Même si l'Antiquité romaine fut une période rude et souvent implacable pour beaucoup d'êtres humains, nous ne pouvons nier que dans de nombreux domaines la civilisation romaine fut innovante et même fascinante. Si Rome a conquis nos terres à la force du glaive pour imposer ensuite son pouvoir sous la férule des légions et de son administration centralisée, elle nous a aussi légué sa culture et, pour ce qui nous intéresse dans ce blog, son savoir-faire en matière d'urbanisme, d'architecture et de construction. C'est précisément ce domaine des habitations romaines typiques des campagnes, les villae, que je vous invite à découvrir ensemble.

mercredi 1 août 2018

La villa romaine de Goeblange

Description

La villa de Goeblange-Miecher compte parmi les établissements agricoles les plus grands du territoire trévire. Le complexe construit à partir du début du 1er siècle ap. J.-C. comprend au moins sept bâtiments en pierre répartis sur une superficie de 5 hectares, dont certains sont entourés d’une levée de terre. A côté d’une luxueuse maison de maître et d’une autre demeure plus ancienne, le site recèle un bâtiment d’habitation supplémentaire, un petit temple ainsi que trois édifices secondaires.
L'intérêt spécifique du site est que le propriétaire du lieu semble avoir rompu très tôt avec la tradition celtique, après l’écrasement de la révolte trévire, en faisant ériger un mausolée inspiré du modèle romain, vers 30 ap. J.-C.
Au cours des incursions germaniques de la fin du 3ème siècle, la maison du maître a été transformée en burgus, une fortification civile composée de trois levées de terre, d’une palissade de bois, ainsi que d’une tour massive, destinées à la protection contre les raids barbares. Au début du 4ème siècle, la villa connaît une nouvelle embellie qui permet le démantèlement du burgus défensif. L’établissement agricole est abandonné vers la fin du 4ème siècle, dans les turbulences des grandes invasions barbares. Ses vestiges sont laissés à l’abandon jusqu’à leur redécouverte par l’abbé Georges Kayser en 1964.

Accès

A partir du parking de la CR 189 entre Goeblange et Simmerschmelz, des panneaux explicatifs guident le visiteur à travers les époques de l’âge de la pierre, du bronze et l'époque celte, jusqu’aux constructions en pierre romaines. Six bâtiments, dont les fondations et/ou les murs ont été restaurées, le mausolée, ainsi que la fortification de l’Antiquité tardive reconstituée peuvent être visités gratuitement durant toute l’année. De nombreux panneaux fournissent des explications de chaque bâtiment ainsi que des aspects particuliers de la culture gallo-romaine. Ceux qui veulent visiter les cinq tumulus des propriétaires de la ferme de l’époque celtique peuvent suivre le chemin forestier pendant 500 m. Un petit chemin marqué d’une amphore mène ensuite vers les 13 tombes de la nécropole de Goeblange-Nospelt.
Des visites de groupes pour les deux site peuvent être réservées auprès de « Georges Kayser Altertumsfuerscher » à l’adresse : gka@gka.lu


(Texte revu par moi-même)

La première villa



Ce bâtiment dont la construction remonte au 1er siècle servit de première résidence aux propriétaires du domaine et subit de nombreuses transformations au fil de son utilisation. A cause de celles-ci et du piètre état de conservation des restes muraux, le plan original du bâtiment n'est plus clairement reconnaissable. Aux 2e et 3e siècles les pièces du nord-ouest furent aménagées en bains tandis que le reste du bâtiment était probablement mis à la disposition des serviteurs. Le propriétaire quant à lui se fit construire une demeure plus spacieuse (bâtiment 1).

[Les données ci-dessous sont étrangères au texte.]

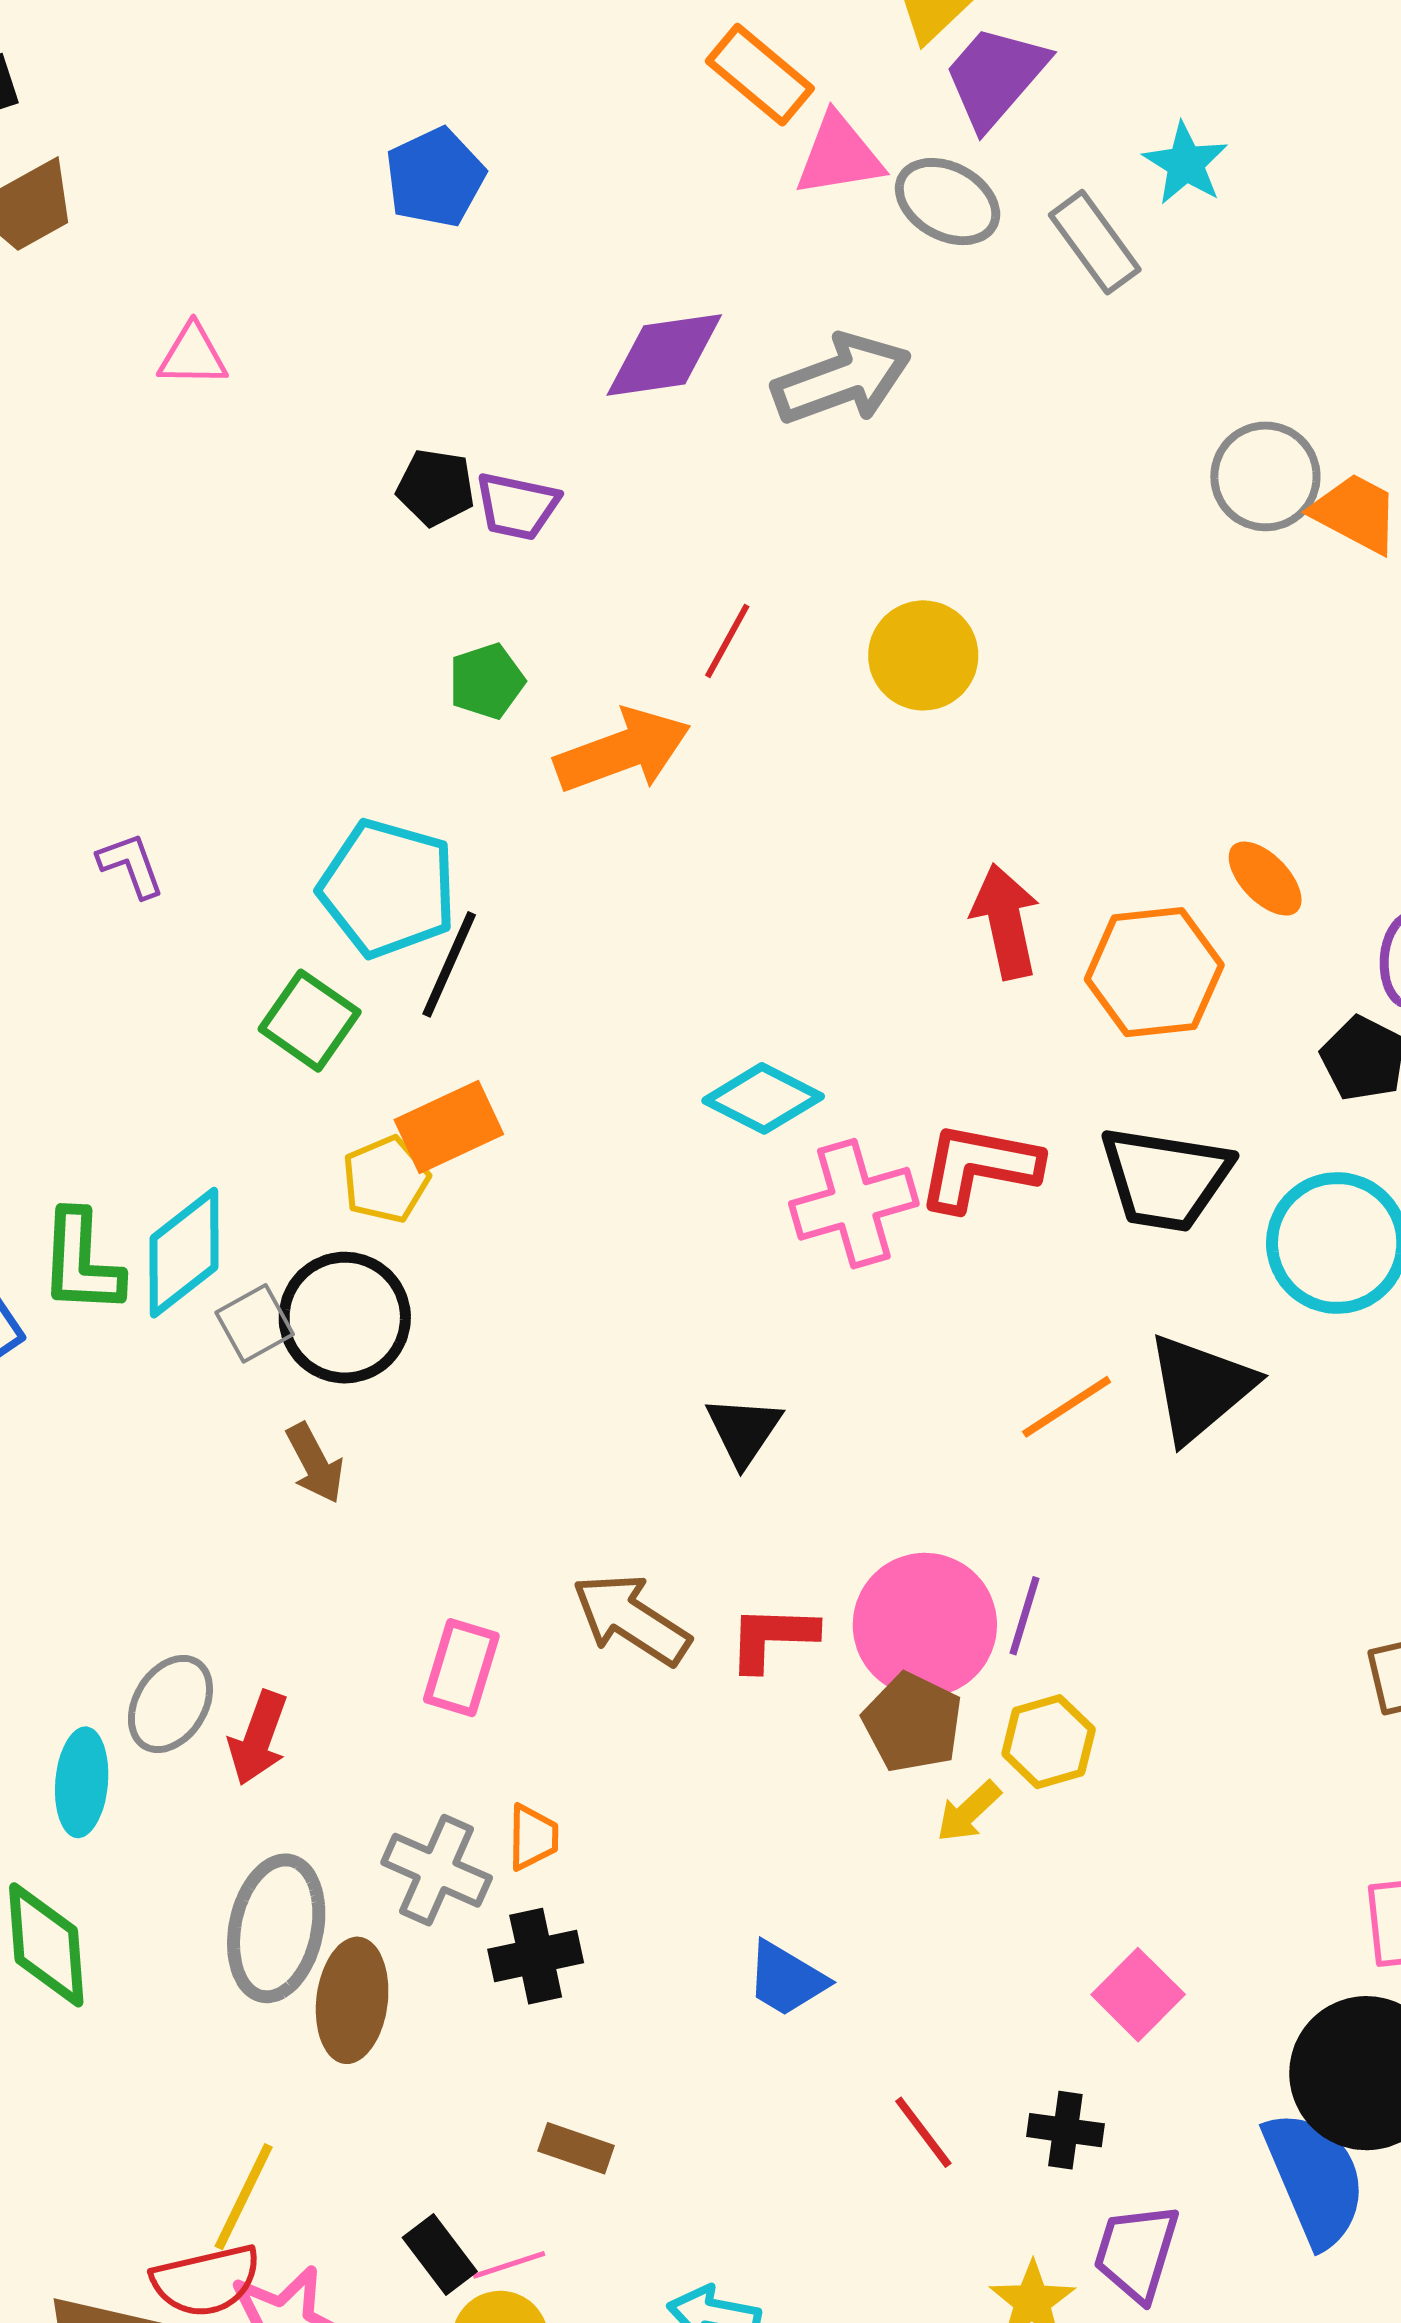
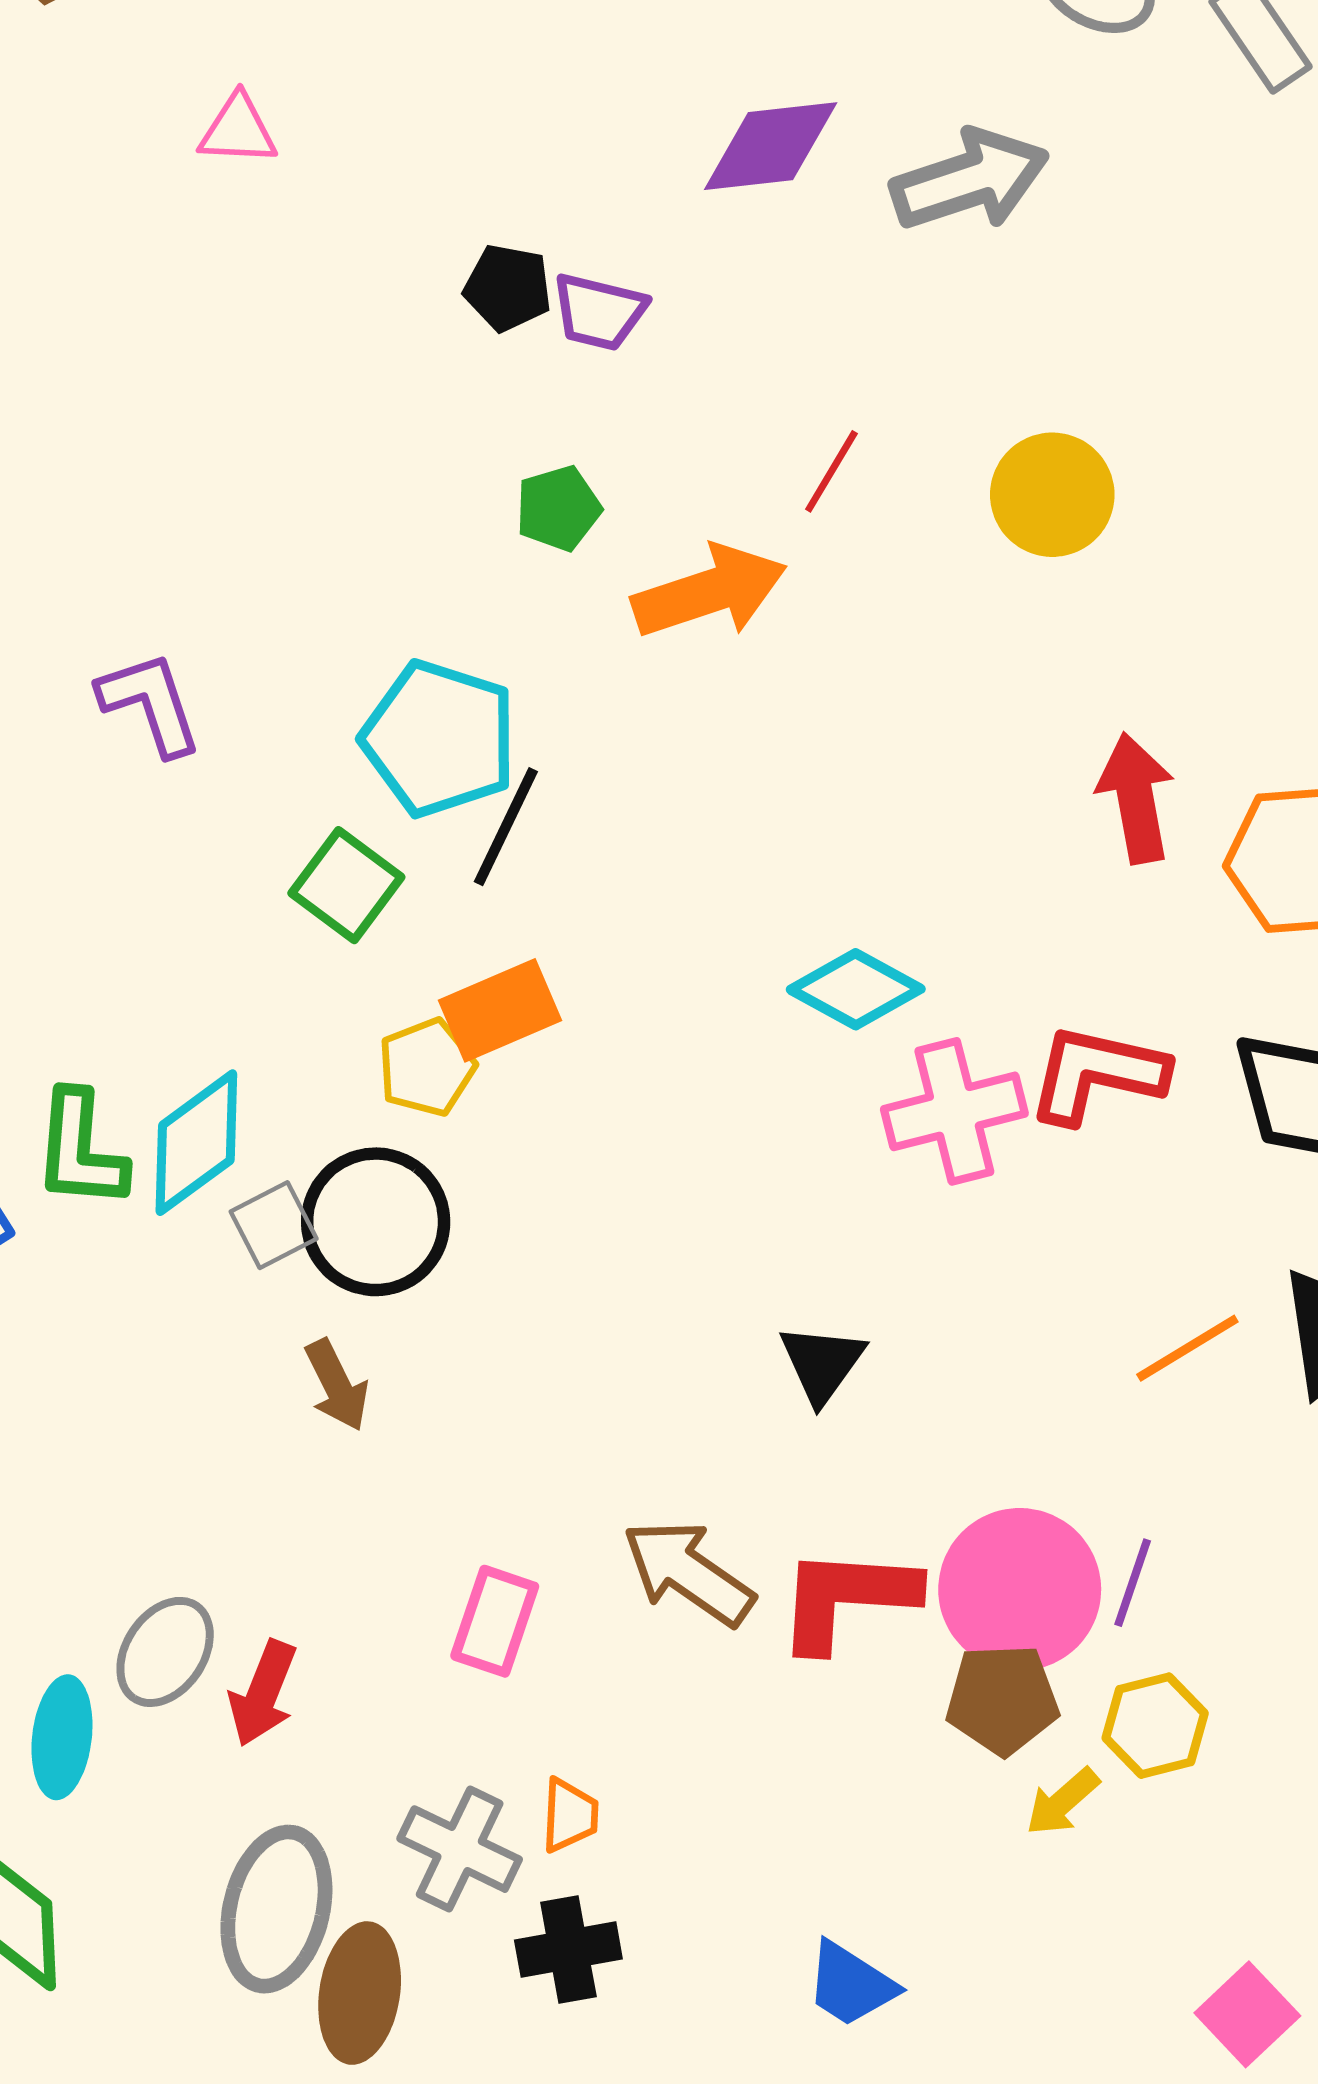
purple L-shape: (131, 865) -> (150, 703), size x1.4
red L-shape: (772, 1638) -> (847, 1598), size x1.4
brown pentagon: (913, 1723) -> (1002, 1699), turned -30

Au centre de la pièce principale (1) se trouvait un foyer. Un deuxième situé plus à l'ouest a dû appartenir à un bâtiment plus ancien. La pièce 2 servait de chambre de chauffe pour le bassin d'eau chaude (caldarium) situé dans la pièce 3.

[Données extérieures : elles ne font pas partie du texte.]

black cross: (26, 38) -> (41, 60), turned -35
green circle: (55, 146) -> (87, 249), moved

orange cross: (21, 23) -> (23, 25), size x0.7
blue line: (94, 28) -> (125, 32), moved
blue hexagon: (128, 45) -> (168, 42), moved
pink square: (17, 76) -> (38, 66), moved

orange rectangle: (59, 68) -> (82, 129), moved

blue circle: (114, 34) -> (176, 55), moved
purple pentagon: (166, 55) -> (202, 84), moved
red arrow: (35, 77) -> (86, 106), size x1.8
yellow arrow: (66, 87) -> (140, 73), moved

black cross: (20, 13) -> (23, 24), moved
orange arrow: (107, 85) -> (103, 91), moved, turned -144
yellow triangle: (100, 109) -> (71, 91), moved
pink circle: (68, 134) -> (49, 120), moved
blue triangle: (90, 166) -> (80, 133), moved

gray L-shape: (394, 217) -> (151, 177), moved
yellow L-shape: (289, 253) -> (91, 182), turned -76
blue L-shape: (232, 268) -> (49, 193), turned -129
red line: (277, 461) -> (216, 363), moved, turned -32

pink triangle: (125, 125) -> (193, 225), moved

Dans la pièce 4 furent trouvées les fondations soit d'un bassin d'eau froide (frigidarium) soit d'une latrine dont le contenu pouvait être évacué moyennant le canal de vidange du caldarium. La structure semi-circulaire de la pièce 6 peut être interprétée comme une sorte de sauna (sudatorium). Un foyer dans l'angle sud chauffait la pièce 8.
Tandis que les caves (pièces 9, 12 et 16) servaient à entreposer des provisions, la fonction des locaux 5, 7, 10, 11, 13 et 14 n'est pas connue.

Vue de la première villa (à 50 m de la seconde)

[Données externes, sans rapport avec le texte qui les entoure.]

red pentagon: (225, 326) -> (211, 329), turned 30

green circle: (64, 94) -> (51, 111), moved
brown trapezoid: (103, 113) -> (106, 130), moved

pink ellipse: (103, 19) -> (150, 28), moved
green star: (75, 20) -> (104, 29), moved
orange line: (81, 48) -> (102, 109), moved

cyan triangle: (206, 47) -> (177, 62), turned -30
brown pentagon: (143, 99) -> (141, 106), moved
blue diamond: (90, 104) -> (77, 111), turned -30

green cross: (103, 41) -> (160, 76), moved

La seconde villa (bâtiment 1)


La nouvelle résidence du propriétaire du domaine fut construite au début du 3e siècle, avec à l'origine une superficie de 700m2. Ce bâtiment avait l'aspect d'une villa gallo-romaine à portique typique, avec deux pièces d'angle proéminentes (risalites/pièces 4 et 5), une terrasse avec colonnade (portique/pièce 1) ainsi qu'une pièce principale avec foyer (pièce 2). Le bâtiment était axé sur un mausolée circulaire préexistant. Une cave très spacieuse (pièce 3) était accessible par un escalier partant de la pièce principale. La paroi sud-est de la cave était percée par trois fenêtres. Depuis la pièce principale une chambre de combustion permettait de chauffer la pièce 7 (caldarium) par circulation d'air chaud sous le plancher et dans les parois. La fonction des pièces 8, 9 et 10 (en mauvais état de conservation) ne peut être clairement définie. L'annexe 14 peut, sur la base d'offrandes trouvées, être qualifiée de petit sanctuaire domestique.

Pendant la période d'occupation la résidence a subi toute une série de transformations ou d'extensions (pièces 6, 12 et 13). De même, vers la fin du 3e siècle et sous la menace des incursions de Germains, une fortification civile (burgus) fut aménagée. Ainsi une partie de la demeure (anciennes pièces 8, 9 et 10) fut transformée en une sorte de chambre forte tandis que les abords immédiats du bâtiment furent protégés par une palissade en bois (15), des levées de terre et par au moins trois fossés de défense (16).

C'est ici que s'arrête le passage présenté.